Over those 10 days, SPY performance was -1.71%. Triple that is -5.13%, yet UPRO returned -5.94% while SPXS returned 4.78%. My favorite way to see volatility drag measures SPY at two times where it had almost no change, like 11/28 to 12/6 when it rose just +0.08%. Yet UPRO was -0.42% and SPXS -0.90%. This is volatility drag in action.
Extreme example, SPY -20% then +25% :
SPY 5 x -20% -> 4 x +25% = 5.0
UPRO : 5 x -60% -> 2 x +75% = 3.5
SPXS : 5 x +60% -> 8 x -75% = 2.0
During the above extreme example, holding SPXS results in a -60% drop. Shorting UPRO results in a +30% gain (owing 3.5 on a 5.0 loan). As I mentioned above, shorting risks unlimited losses, which can mean needing stop loss orders and careful monitoring.
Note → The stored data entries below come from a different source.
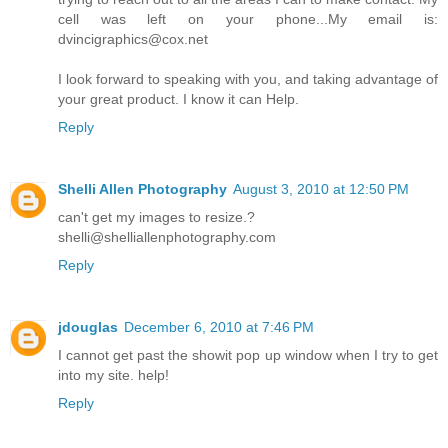
cell was left on your phone...My email is:
dvincigraphics@cox.net
I look forward to speaking with you, and taking advantage of
your great product. I know it can Help.
Reply
Shelli Allen Photography
August 3, 2010 at 12:50 PM
can't get my images to resize.?
shelli@shelliallenphotography.com
Reply
jdouglas
December 6, 2010 at 7:46 PM
I cannot get past the showit pop up window when I try to get
into my site. help!
Reply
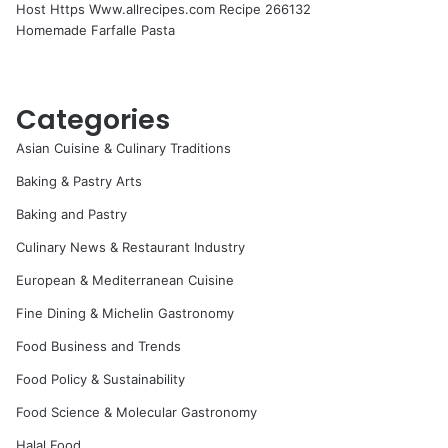
Host Https Www.allrecipes.com Recipe 266132
Homemade Farfalle Pasta
Categories
Asian Cuisine & Culinary Traditions
Baking & Pastry Arts
Baking and Pastry
Culinary News & Restaurant Industry
European & Mediterranean Cuisine
Fine Dining & Michelin Gastronomy
Food Business and Trends
Food Policy & Sustainability
Food Science & Molecular Gastronomy
Halal Food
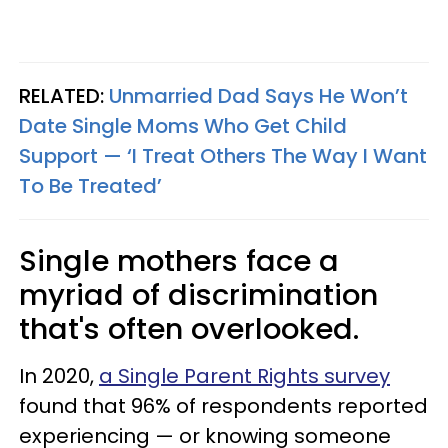
RELATED:
Unmarried Dad Says He Won’t
Date Single Moms Who Get Child
Support — ‘I Treat Others The Way I Want
To Be Treated’
Single mothers face a
myriad of discrimination
that's often overlooked.
In 2020,
a Single Parent Rights survey
found that 96% of respondents reported
experiencing — or knowing someone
You mentioned an idea, $300 SPY and short $100 of UPRO, which should have no net market exposure. In the extreme example (15.0 SPY -> 15.0, UPRO -5.0 -> -3.5) you wind up with $40 profit from volatility drag, less the cost of shorting.
Using the past 10 days of data with this market neutral idea:
$300 SPY x -1.71% = $294.87 (loss 5.13)
shorting $100 UPRO x -5.94% = -$94.06 (gain 5.94)
Which equals a gain of $0.81 on the combined long + short position.